**EXERCISE DESCRIPTION**
Which lines in the entries below contain the string "euch"? Show each of them in full.
────────────────────
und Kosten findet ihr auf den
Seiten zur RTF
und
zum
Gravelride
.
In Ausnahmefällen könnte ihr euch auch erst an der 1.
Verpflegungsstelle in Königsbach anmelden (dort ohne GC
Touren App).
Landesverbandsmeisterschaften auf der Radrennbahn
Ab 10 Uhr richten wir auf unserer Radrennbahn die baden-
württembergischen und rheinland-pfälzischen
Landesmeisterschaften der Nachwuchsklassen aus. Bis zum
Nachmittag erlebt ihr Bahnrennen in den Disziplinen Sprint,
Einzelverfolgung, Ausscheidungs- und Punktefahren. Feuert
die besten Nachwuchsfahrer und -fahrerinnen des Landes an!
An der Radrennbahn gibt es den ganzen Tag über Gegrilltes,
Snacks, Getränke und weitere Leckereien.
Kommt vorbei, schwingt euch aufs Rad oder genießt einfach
────────────────────
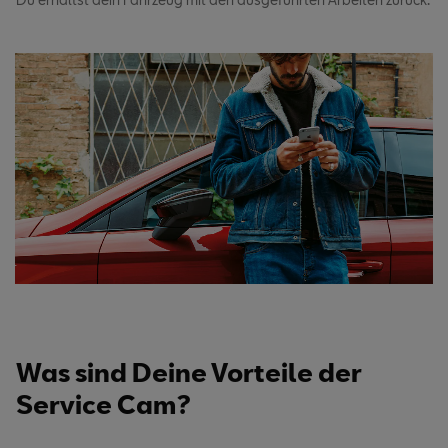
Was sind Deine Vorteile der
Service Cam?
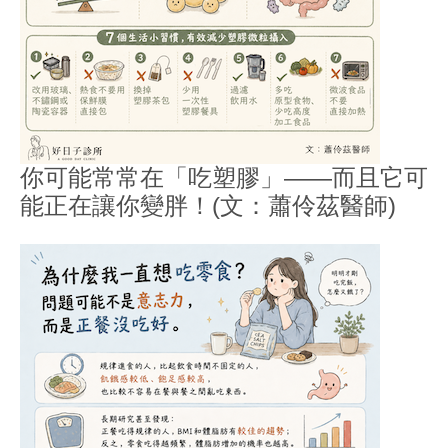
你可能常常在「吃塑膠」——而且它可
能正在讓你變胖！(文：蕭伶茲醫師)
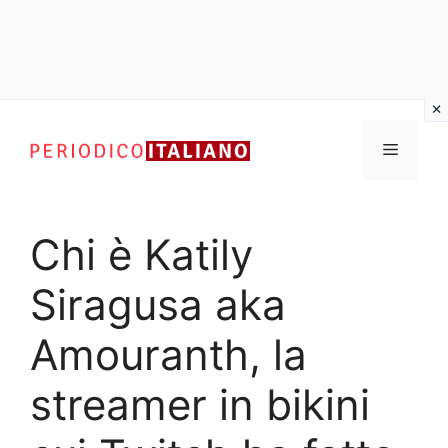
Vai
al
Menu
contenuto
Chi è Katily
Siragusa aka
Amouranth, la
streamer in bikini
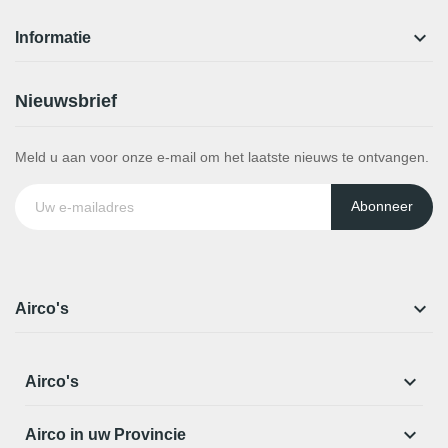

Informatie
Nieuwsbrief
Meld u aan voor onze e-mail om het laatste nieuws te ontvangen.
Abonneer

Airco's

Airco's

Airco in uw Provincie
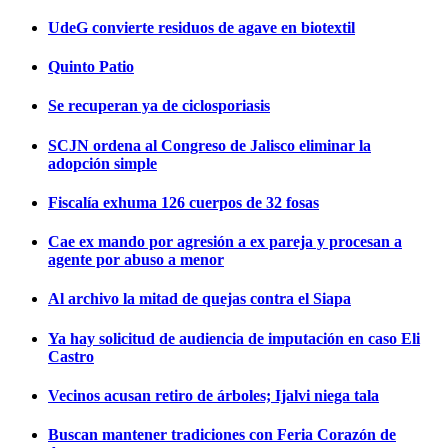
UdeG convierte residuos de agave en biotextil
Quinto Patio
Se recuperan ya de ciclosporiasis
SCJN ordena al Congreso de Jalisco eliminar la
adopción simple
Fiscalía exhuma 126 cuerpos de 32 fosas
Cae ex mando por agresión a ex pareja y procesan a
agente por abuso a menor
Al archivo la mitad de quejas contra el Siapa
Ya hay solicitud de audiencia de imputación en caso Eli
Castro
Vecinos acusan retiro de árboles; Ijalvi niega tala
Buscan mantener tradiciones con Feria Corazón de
────────────────────
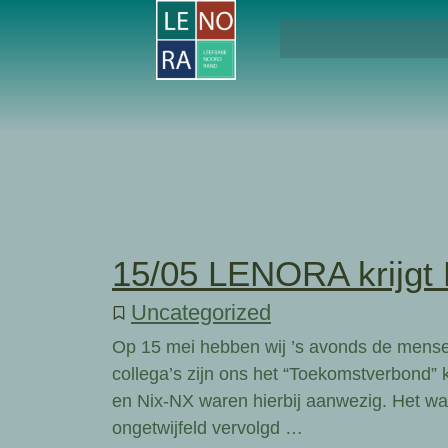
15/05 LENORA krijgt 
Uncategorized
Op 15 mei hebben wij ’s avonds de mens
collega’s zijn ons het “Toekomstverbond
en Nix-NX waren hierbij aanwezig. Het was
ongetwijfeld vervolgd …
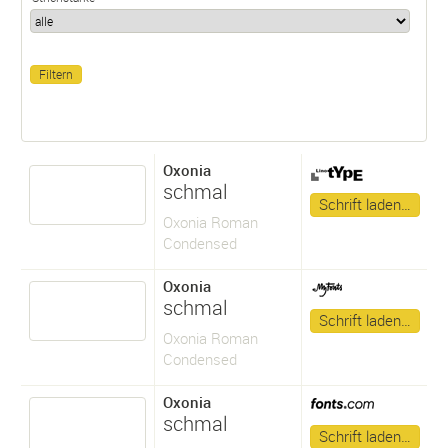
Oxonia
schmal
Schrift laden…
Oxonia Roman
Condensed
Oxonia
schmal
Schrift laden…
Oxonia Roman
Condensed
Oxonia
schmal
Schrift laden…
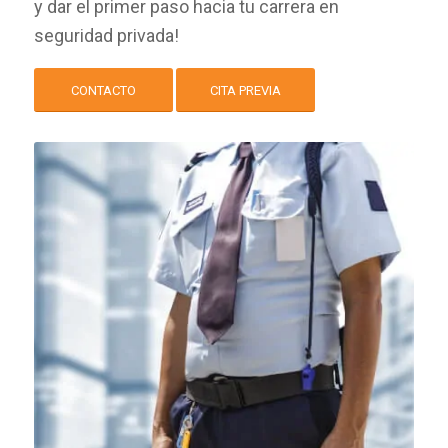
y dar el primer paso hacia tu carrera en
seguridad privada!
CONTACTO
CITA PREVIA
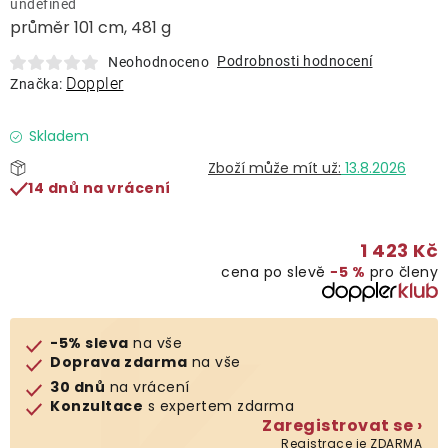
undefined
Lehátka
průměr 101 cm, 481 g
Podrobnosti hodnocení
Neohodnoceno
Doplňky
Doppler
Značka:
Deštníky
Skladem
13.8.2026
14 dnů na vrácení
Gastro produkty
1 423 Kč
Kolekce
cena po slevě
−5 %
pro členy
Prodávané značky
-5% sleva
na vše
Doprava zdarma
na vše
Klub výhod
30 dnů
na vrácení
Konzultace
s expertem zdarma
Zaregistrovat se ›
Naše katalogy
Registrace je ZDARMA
────────────────────
**RESULT OF THE EXERCISE**
In Ausnahmefällen könnte ihr euch auch erst an der 1.
Kommt vorbei, schwingt euch aufs Rad oder genießt einfach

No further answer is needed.